■ **Problem to work on**:
Your answer should be the lines below from the one holding "ヒアルロン酸特有なベタつきが少なくさらっとしているの" through the one holding "また、年齢や肌質に関わらず使いやすく、さらっとしたテ", copied exactly and with nothing else.

── Data for processing ──

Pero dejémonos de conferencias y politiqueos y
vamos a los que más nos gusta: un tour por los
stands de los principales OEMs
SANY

───
── Data for processing ──

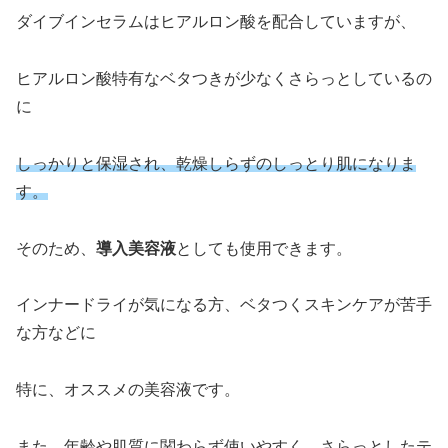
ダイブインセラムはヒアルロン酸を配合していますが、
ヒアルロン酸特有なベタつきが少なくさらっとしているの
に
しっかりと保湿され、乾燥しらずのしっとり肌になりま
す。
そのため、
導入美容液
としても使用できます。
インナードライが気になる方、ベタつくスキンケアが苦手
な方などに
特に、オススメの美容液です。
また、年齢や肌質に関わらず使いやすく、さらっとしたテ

───

■ **Response for this exercise**:
ヒアルロン酸特有なベタつきが少なくさらっとしているの
に
しっかりと保湿され、乾燥しらずのしっとり肌になりま
す。
そのため、
導入美容液
としても使用できます。
インナードライが気になる方、ベタつくスキンケアが苦手
な方などに
特に、オススメの美容液です。
また、年齢や肌質に関わらず使いやすく、さらっとしたテ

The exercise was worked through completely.